Thus, Tisné delineates three major ways in which people may suffer harm from non-personal data. 23 The first one, which the report recognises to some extent, concerns instances where an individual is harmed by data that directly relates to them. For example, Quividi, 24 a company that has designed and deployed facial detection billboards, claims that the billboards do not record personally identifiable data and that the data is recorded only for the time an individual is looking at the billboard. 25 Even if the data collected by billboards is not personally identifiable, the technology deployed by billboards has the ability to categorise individuals without their consent and serve advertisements on the basis of stereotypes around, for example, race or color. The mechanisms that the report proposes to address these harms are, however, as analysed above, deeply insufficient.
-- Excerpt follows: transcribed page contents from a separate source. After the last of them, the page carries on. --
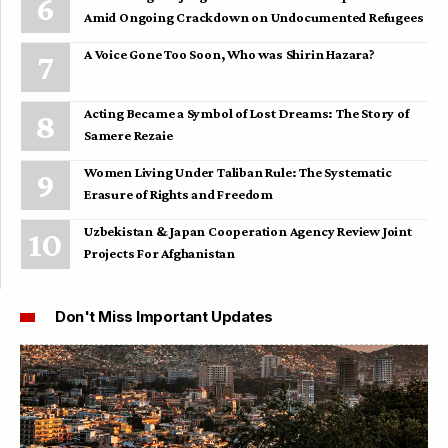
Amid Ongoing Crackdown on Undocumented Refugees
A Voice Gone Too Soon, Who was Shirin Hazara?
Acting Became a Symbol of Lost Dreams: The Story of
Samere Rezaie
Women Living Under Taliban Rule: The Systematic
Erasure of Rights and Freedom
Uzbekistan & Japan Cooperation Agency Review Joint
Projects For Afghanistan
Don't Miss Important Updates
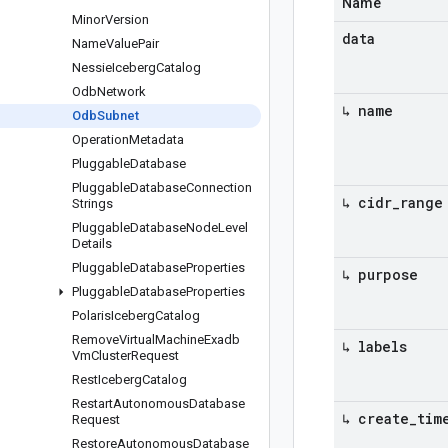
Name
Minor
Version
data
Name
Value
Pair
Nessie
Iceberg
Catalog
Odb
Network
↳ name
Odb
Subnet
Operation
Metadata
Pluggable
Database
Pluggable
Database
Connection
↳ cidr
_
range
Strings
Pluggable
Database
Node
Level
Details
Pluggable
Database
Properties
↳ purpose
Pluggable
Database
Properties
Polaris
Iceberg
Catalog
Remove
Virtual
Machine
Exadb
↳ labels
Vm
Cluster
Request
Rest
Iceberg
Catalog
Restart
Autonomous
Database
↳ create
_
tim
Request
Restore
Autonomous
Database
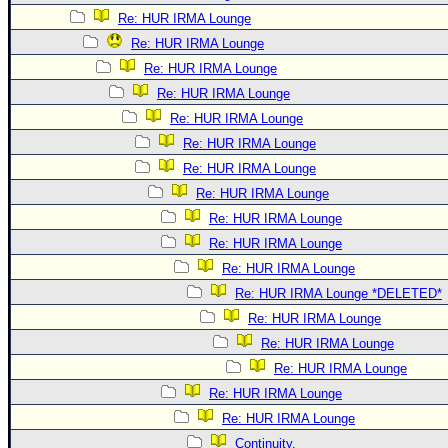
Re: HUR IRMA Lounge
Re: HUR IRMA Lounge
Re: HUR IRMA Lounge
Re: HUR IRMA Lounge
Re: HUR IRMA Lounge
Re: HUR IRMA Lounge
Re: HUR IRMA Lounge
Re: HUR IRMA Lounge
Re: HUR IRMA Lounge
Re: HUR IRMA Lounge
Re: HUR IRMA Lounge
Re: HUR IRMA Lounge *DELETED*
Re: HUR IRMA Lounge
Re: HUR IRMA Lounge
Re: HUR IRMA Lounge
Re: HUR IRMA Lounge
Re: HUR IRMA Lounge
Continuity.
A second category concerns harms that accrue because it is inferred that an individual is part of a category that is constructed on the basis of other people’s data. For example, machine learning algorithms are being trained to infer with considerable accuracy the sexual orientation of a person on the basis of other people’s physical facial features. 26

A third category concerns harms that result from how machine learning systems are optimised’, 27 without considering the externalities associated with this particular form of optimisation. For example, YouTube’s algorithms are programmed in such a way as to keep people as long as possible on the platform. Seeing that its machine learning algorithm has learned that increasingly incendiary content generally serves that purpose, it serves its viewers precisely that, often leading them down a rabbit hole of extremism. The impact on non-users, minorities and society at large is not taken into account.28

Especially in the latter two cases, neither the concept of sensitive non-personal data nor inserting the notion of consent will provide any form of relief. As Tisné writes:

Data protection, as currently framed, is premised on a relationship between data controllers and data subjects. As technology becomes increasingly sophisticated, that connection between data controllers and data subjects falters. It is not always clear who the controller is nor which subject has been harmed. A legal vacuum arises — and possibly already exists — and accountability falls away.29

The proposals made in the report would ensure such a legal vacuum would be inscribed in Indian law as well, to the detriment of citizens’ rights.

What is required to fully address the possible collective harms that come with the wide sharing of non-personal data as proposed in the report is a focus on power relations. This includes, among other things, 1) clear transparency about where and when automated decisions take place and their impact on people and groups, 2) the right to give meaningful public input and call those in authority to justify their decisions, 30 and 3) the ability to enforce sanctions’. This also requires the ability to audit and inspect the decisions of algorithms and big data analytics on society as well as strong regulatory oversight of data-driven decision making. 31 Merely handing over some of these responsibilities to a data trustee, as the report proposes, is not sufficient.

Community Non Personal Data #

The only partial understanding of the threat of new collective harms posed by algorithms and big data analytics is also reflected in the report’s introduction and deployment of a new concept of community non-personal data’.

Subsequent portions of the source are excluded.